What the task asks: What lines of the material below hold the string "contrat"? Copy them out.

####################

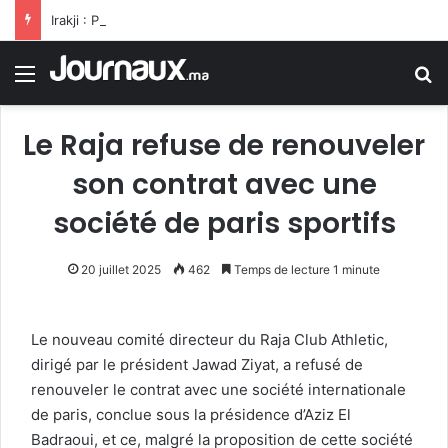
Irakji : Pas de négociations avec Washington pour le moment, leur reprise est liée à la fin des violations
Menu
R
Le Raja refuse de renouveler
son contrat avec une
société de paris sportifs
20 juillet 2025
462
Temps de lecture 1 minute
Le nouveau comité directeur du Raja Club Athletic,
dirigé par le président Jawad Ziyat, a refusé de
renouveler le contrat avec une société internationale
de paris, conclue sous la présidence d’Aziz El
Badraoui, et ce, malgré la proposition de cette société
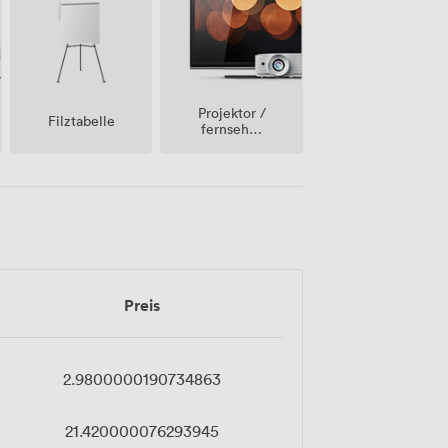
Projektor /
Filztabelle
fernseher
/
bildschirm
Preis
2.9800000190734863
21.420000076293945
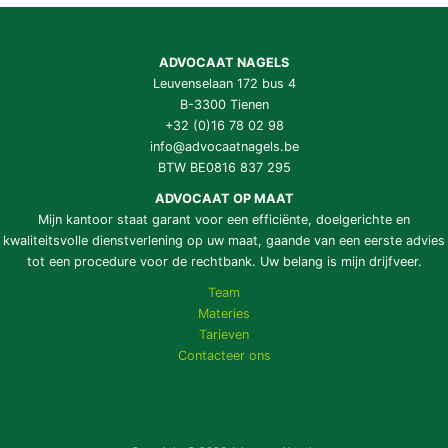
ADVOCAAT NAGELS
Leuvenselaan 172 bus 4
B-3300 Tienen
+32 (0)16 78 02 98
info@advocaatnagels.be
BTW BE0816 837 295
ADVOCAAT OP MAAT
Mijn kantoor staat garant voor een efficiënte, doelgerichte en
kwaliteitsvolle dienstverlening op uw maat, gaande van een eerste advies
tot een procedure voor de rechtbank. Uw belang is mijn drijfveer.
Team
Materies
Tarieven
Contacteer ons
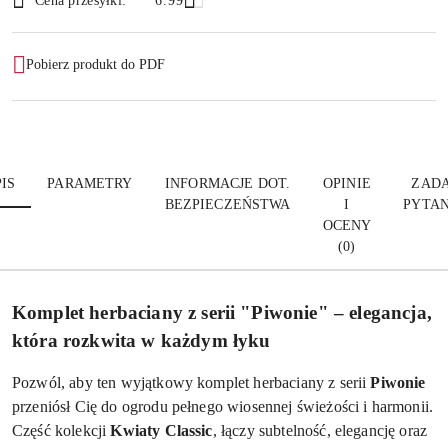
Wyślij
Cena przesyłki:
6.99
dostawa
Pobierz produkt do PDF
IS
PARAMETRY
INFORMACJE DOT.
OPINIE
ZADA
BEZPIECZEŃSTWA
I
PYTAN
OCENY
(0)
Komplet herbaciany z serii "Piwonie" – elegancja,
która rozkwita w każdym łyku
Pozwól, aby ten wyjątkowy komplet herbaciany z serii
Piwonie
przeniósł Cię do ogrodu pełnego wiosennej świeżości i harmonii.
Część kolekcji
Kwiaty Classic
, łączy subtelność, elegancję oraz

####################

Response to this task:
son contrat avec une
renouveler le contrat avec une société internationale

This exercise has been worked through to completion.